What is a U.S. Stock CFD (Contract for Difference)?
A CFD (Contract for Difference) is a type of financial derivative that allows investors to trade based on the price movements of U.S. stocks without actually owning the underlying stock. With CFDs, you can profit from price fluctuations whether the market is rising or falling.
Basic Principle:
Going Long (Buy): If you believe a U.S. stock’s price will rise, you can go long (buy) a CFD for that stock. If the price increases, you can sell the CFD at a higher price to realize a profit.
Going Short (Sell): If you believe a stock’s price will fall, you can go short (sell) a CFD. When the price drops, you can buy back the CFD at a lower price and make a profit.
In short, U.S. stock CFD trading allows you to profit from stock price movements without owning the actual shares. This provides greater flexibility to participate in the market, whether it's going up or down.
Currently, EBC offers over 50 U.S. stock CFDs.
Example: Trading AAPL Stock via CFD
Suppose AAPL (Apple Inc.) stock is currently priced at $170. If you predict the price will rise, you can go long (buy) the CFD. If you expect it to drop, you can go short (sell) the CFD.
Scenario 1: Going Long (Buy) AAPL Stock CFD
Assume AAPL stock is priced at $170, and you decide to go long (buy) 100 shares of the CFD with a leverage ratio of 1:5.
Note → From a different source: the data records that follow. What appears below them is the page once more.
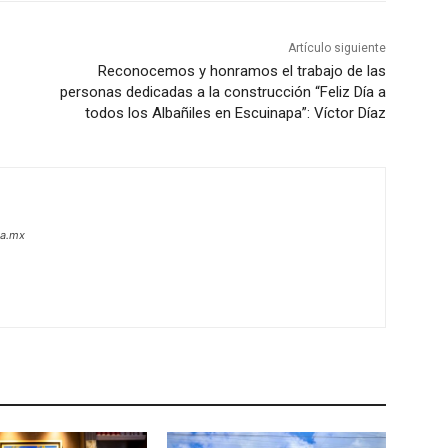
Artículo siguiente
Reconocemos y honramos el trabajo de las
personas dedicadas a la construcción “Feliz Día a
todos los Albañiles en Escuinapa”: Víctor Díaz
oa.mx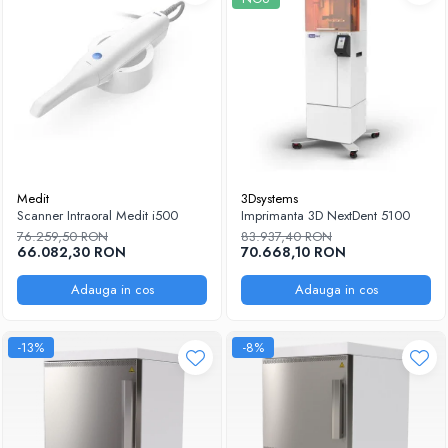
Medit
3Dsystems
Scanner Intraoral Medit i500
Imprimanta 3D NextDent 5100
76.259,50 RON
83.937,40 RON
66.082,30 RON
70.668,10 RON
Adauga in cos
Adauga in cos
-13%
-8%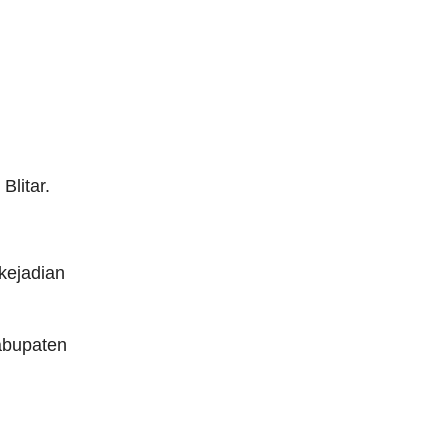
Blitar.
kejadian
abupaten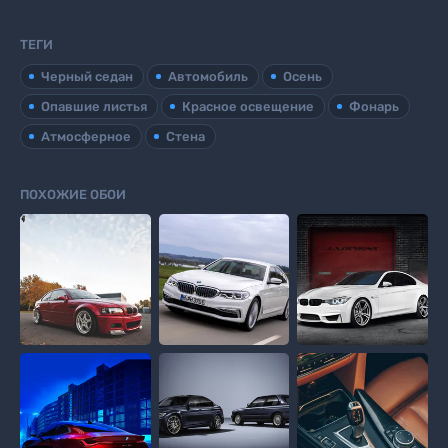
ТЕГИ
Черный седан
Автомобиль
Осень
Опавшие листья
Красное освещение
Фонарь
Атмосферное
Стена
ПОХОЖИЕ ОБОИ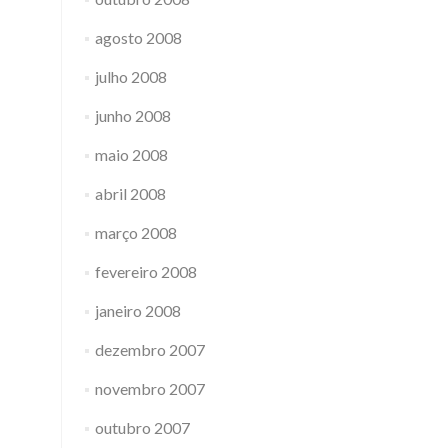
agosto 2008
julho 2008
junho 2008
maio 2008
abril 2008
março 2008
fevereiro 2008
janeiro 2008
dezembro 2007
novembro 2007
outubro 2007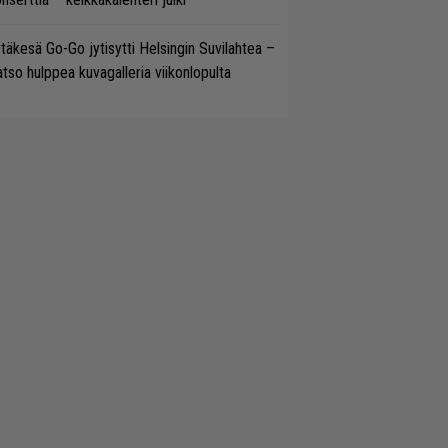
täkesä Go-Go jytisytti Helsingin Suvilahtea –
tso hulppea kuvagalleria viikonlopulta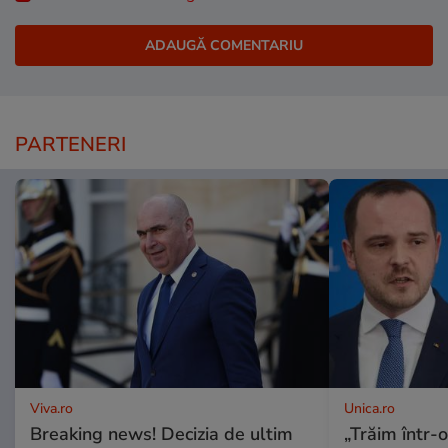
PARTENERI
Viva.ro
Unica.ro
Breaking news! Decizia de ultim
„Trăim într-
Margin Required Calculation:
$170 * 100 shares ÷ 5 = $3,400 (Since 5x leverage is used, the required margin is 1/5 of the total trade value.)
Example:
If the stock price rises to $175, you can close your position and realize a profit.
Profit Calculation:
Profit per share = $175 - $170 = $5
Total profit = $5 * 100 shares = $500
With just $3,400 in margin, you can control a CFD position worth $17,000 in AAPL stock. When the price rises from $170 to $175, closing the position locks in a $500 profit. Leverage helps increase capital efficiency and potential returns.
Scenario 2: Going Short (Sell) AAPL Stock CFD
Assume AAPL stock is priced at $170, and you decide to go short (sell) 100 shares of the CFD with a leverage ratio of 1:5.
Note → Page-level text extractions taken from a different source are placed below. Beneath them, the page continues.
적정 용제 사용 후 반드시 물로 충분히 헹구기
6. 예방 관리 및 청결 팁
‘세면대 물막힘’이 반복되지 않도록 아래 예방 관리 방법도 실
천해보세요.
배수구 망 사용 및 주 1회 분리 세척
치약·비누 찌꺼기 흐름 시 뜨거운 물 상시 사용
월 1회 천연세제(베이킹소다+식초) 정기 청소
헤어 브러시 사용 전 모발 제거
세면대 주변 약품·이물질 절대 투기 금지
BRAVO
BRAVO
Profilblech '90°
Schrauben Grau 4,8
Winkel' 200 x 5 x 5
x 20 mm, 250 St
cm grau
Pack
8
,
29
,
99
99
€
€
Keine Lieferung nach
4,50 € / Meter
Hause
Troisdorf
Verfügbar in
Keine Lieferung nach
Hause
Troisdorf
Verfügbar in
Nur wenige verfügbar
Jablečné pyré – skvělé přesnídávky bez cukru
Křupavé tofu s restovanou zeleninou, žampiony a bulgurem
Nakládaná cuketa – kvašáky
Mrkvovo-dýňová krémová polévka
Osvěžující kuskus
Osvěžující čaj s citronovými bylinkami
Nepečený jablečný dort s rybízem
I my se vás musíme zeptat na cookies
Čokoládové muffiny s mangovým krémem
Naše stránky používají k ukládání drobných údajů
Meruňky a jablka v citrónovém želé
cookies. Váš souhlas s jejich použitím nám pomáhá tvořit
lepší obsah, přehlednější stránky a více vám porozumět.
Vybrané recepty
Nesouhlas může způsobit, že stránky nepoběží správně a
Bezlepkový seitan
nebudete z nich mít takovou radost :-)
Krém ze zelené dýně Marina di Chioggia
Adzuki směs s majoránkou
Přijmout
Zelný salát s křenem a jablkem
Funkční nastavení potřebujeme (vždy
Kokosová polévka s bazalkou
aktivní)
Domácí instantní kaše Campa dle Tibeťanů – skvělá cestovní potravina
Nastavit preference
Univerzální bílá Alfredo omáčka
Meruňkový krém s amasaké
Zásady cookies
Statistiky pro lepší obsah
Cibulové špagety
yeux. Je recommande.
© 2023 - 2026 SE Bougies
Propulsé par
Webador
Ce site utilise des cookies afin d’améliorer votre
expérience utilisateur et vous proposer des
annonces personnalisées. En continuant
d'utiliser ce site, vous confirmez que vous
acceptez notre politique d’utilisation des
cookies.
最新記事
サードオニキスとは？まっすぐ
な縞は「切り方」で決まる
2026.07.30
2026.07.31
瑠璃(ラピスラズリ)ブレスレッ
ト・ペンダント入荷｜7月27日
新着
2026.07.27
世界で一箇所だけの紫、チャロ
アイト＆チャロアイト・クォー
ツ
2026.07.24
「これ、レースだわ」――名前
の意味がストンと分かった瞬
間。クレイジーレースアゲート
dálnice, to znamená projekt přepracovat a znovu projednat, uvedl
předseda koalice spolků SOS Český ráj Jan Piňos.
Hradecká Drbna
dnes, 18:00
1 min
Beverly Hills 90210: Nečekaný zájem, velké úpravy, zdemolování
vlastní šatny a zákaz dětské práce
Margin Required Calculation:
$170 * 100 shares ÷ 5 = $3,400
Example:
If the stock price falls to $165, you can close your position and realize a profit.
Profit Calculation:
Profit per share = $170 - $165 = $5
Total profit = $5 * 100 shares = $500
With just $3,400 in margin, you can control a CFD position worth $17,000 in AAPL stock. When the price drops from $170 to $165, closing the position locks in a $500 profit. This illustrates how leverage can help you increase capital efficiency and potentially achieve higher returns.